The Smart City Ecosystem (SCitE) project, funded under the German federal code 13FH0I71IA and carried out by Fachhochschule Dortmund from 1 May 2021 to 31 December 2022, aimed to break down data silos in urban environments while preserving privacy and enabling secure data exchange across neighbouring smart cities. The initiative was split into two interrelated sub‑projects: SCitE.Data, which focused on data processing, integration, and privacy‑compliant exchange, and SCitE.Operations, which addressed the operational deployment of connectors and the overall ecosystem.
SCitE.Data produced a custom modelling language for describing heterogeneous data structures and their exchange formats, together with a specification of interfaces to the central integration platform. A dedicated privacy‑policy modelling language was also conceived to identify data‑handling risks and to enable the definition of usage policies. The project evaluated existing modelling languages for technical data protection and ultimately selected a bespoke language that could be embedded into the connectors. In parallel, a protocol was defined for communication between SCitE.Data connectors and their plugins, and a continuous‑integration pipeline was established using GitLab to automate the deployment of these plugins. A prototype implementation demonstrated the feasibility of the software‑technical concept, although no quantitative performance metrics were reported in the final report.
SCitE.Operations concentrated on modelling the deployment process of connectors and the platform itself. After surveying available solutions for software‑system deployment modelling, the team adopted LEMMA’s Operation Modeling Language to describe the provisioning of SCitE.Data artefacts within existing municipal IT landscapes. This choice was driven by the language’s expressive power and its compatibility with the heterogeneous environments typical of smart cities. The operational modelling was complemented by a requirement analysis that identified the necessary capabilities for secure, scalable, and privacy‑aware deployment.

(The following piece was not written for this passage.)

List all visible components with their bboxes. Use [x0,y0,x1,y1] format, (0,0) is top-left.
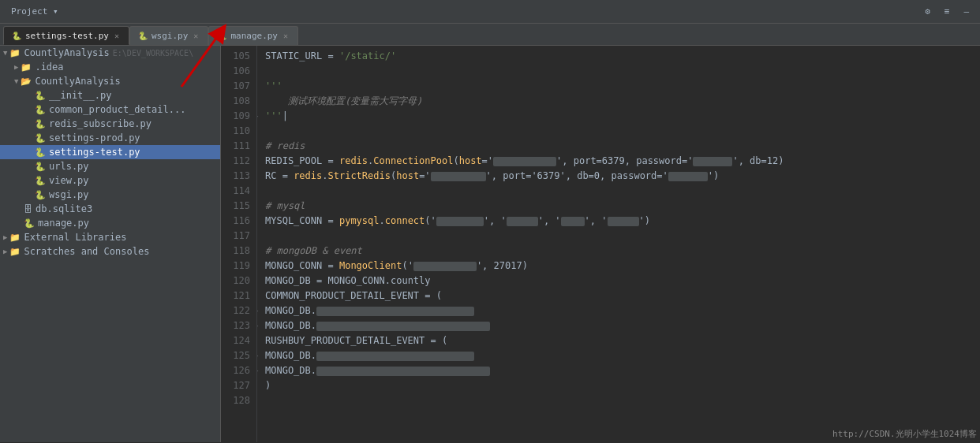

The project’s collaboration network included the Ruhrvalley Core‑Team and Research‑Board, which provided strategic oversight and facilitated participation in the Ruhrvalley conventions of 2021 and 2022, where SCitE’s focus on smart cities was highlighted. Workshops were organised to elicit five application scenarios in partnership with the SCiSusMob and SCiLivLabs projects, leading to a comprehensive requirements document for both SCitE.Data and SCitE.Operations. The IDiAL organisation contributed to the annual reporting and dissemination of project outcomes.
SCitE’s timeline was extended to 31 December 2022 at no additional cost to accommodate staffing shortages and the shift to digital workshops caused by the COVID‑19 pandemic. The extension allowed the completion of all five work packages, including the development of the modelling languages, the specification of the connector‑plugin protocol, the CI pipeline, and the deployment modelling. The project also integrated insights from external research, notably Gupta et al., who identified openness, spread, and a shared vision as critical for smart‑city data ecosystems; SCitE echoed these findings in its design of an open, easily integrable platform.
In summary, SCitE delivered a set of modelling languages, a connector‑plugin communication protocol, a CI‑enabled deployment pipeline, and a deployment modelling framework that collectively enable the integration of diverse data sources—municipal, corporate, and citizen—while ensuring privacy compliance and facilitating cross‑city data exchange. The collaborative effort among academic, industry, and regional partners, supported by the German federal funding, positioned SCitE as a system‑of‑systems approach to smart‑city data management.